Only when the Premier and Champions League campaigns have expired will we be entitled to place the current lot alongside Wenger's finest teams and assess their merit. Yet one of the most innocent pleasures of following a successful football team (not that most of us know that feeling) is deciding which of a string of winning sides is the one that best pumps the blood.
There are still Manchester United followers who refuse to vacate those gilded years (1992-97) before Sir Alex Ferguson won his first European Cup near the end of the Millennium. These were teams of mighty intent. Schmeichel, Hughes, Cantona, Ince, Bruce, Irwin, Pallister: these were goliaths, assembled for the purposes of domestic domination.
With that mission fulfilled, United fanned out with a more European style, first with an unprecedented Premier League-FA Cup-Champions League treble in 1999 and then the cosmopolitanism of the Cristiano Ronaldo years. The realm of the senses is no bad place to start, and for many, still, no memory excites quite like the image of Ferguson's early title-winning sides ripping visitors to Old Trafford apart with a blend of skill and muscularity.
Strong characters are an entertainment genre, and that United side had plenty. By "strong" we mean possessed of an inability to regard defeat as an acceptable outcome. Compulsive winners experience losing as a personal affront, and are driven, by a fear of suffering such depressions, to avoid them at any price, which is why you hear conquered players say: "I never want to experience this feeling again."
Wenger's Invincibles were shot through with this mania. From the 2-1 home win against Everton on 16 August 2003, they went all the way through to a 2-1 victory against Leicester City on 15 May 2004 without losing a single league fixture. Along the way they lost FA Cup and Carling Cup semi-finals and went out of the Champions League to Chelsea in the quarter-finals.
Again, unlock the sensory memory bank and Highbury glows afresh with the pace, beauty and macho resolve of Arsenal's play. At the back, Lehmann, Lauren, Campbell, Kolo Touré and Ashley Cole kept guard. Ahead of the back five, Vieira, Edu and Silva were complementary pistons, defending and driving up the pitch with equal force. Best of all, the squadron of assisters and finishers: Henry, Bergkamp, Pires, Ljungberg, Parlour, Reyes and Kanu.
Watching last week's Arsenal-Barcelona style parade, the thought occurred that no international football match in memory has achieved so many artistic highs all the way through the 90 minutes. Also salient is the knowledge of how much the elite game has changed since the Invincibles, and certainly Wenger's Double-winning sides of 1998 and 2002.

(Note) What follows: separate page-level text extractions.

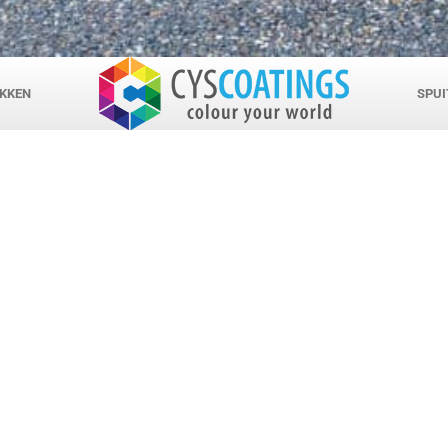
KKEN
SPUI
s gespecialiseerd in automotiv
adviezen en diverse spuitproce
otaalleverancier voor Paint en Non-Paint producten voo
jfswagens, maar ook voor de meubelindustrie en metaal
n, waaronder: Maskeerproducten, Cabineproducten, P
g, Plamuren, Spuitbussen etc. Op het gebied van Paint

In his early years, Wenger's success was based on George Graham's Impenetrables: Adams, Dixon, Keown, Bould, Winterburn, plus Vieira and the marvellous Petit. Bergkamp, Henry and Pires could afford to attack without wing-mirrors. The fundamental difference between the Arsenal of 1998-2005 and now is that the current generation have lacked the collective defensive strength to sustain the Wenger manifesto of constant positivity.
In the goalkeeping position, Wenger is guilty of consistent miscalculation. Old-guard defenders also mutter about the current back four's failure to operate as a single entity. The great Arsenal back lines were never five individuals. Co-ordination was the religion.
Wenger, though, has never adopted a fixed standpoint. His view was that football was evolving into a highly athletic game of top-speed counterattacks and sweeping moves, with less meaty tackling. But his mind was moving faster than history. Parts of the game remained resistant to his ideas about how it should be played. Safe goalkeeping is a non-negotiable. Consistent centre-back pairings are still not optional extras. Struggling teams still need to be picked up and carried by the mentally tough.
For nearly six years Wenger has worked his way round fallibilities to the point where Arsenal, with March nearly here, are strong on four fronts. These are tantalising days for a manager who found a glorious formula, seven years ago, but then craved an even better one.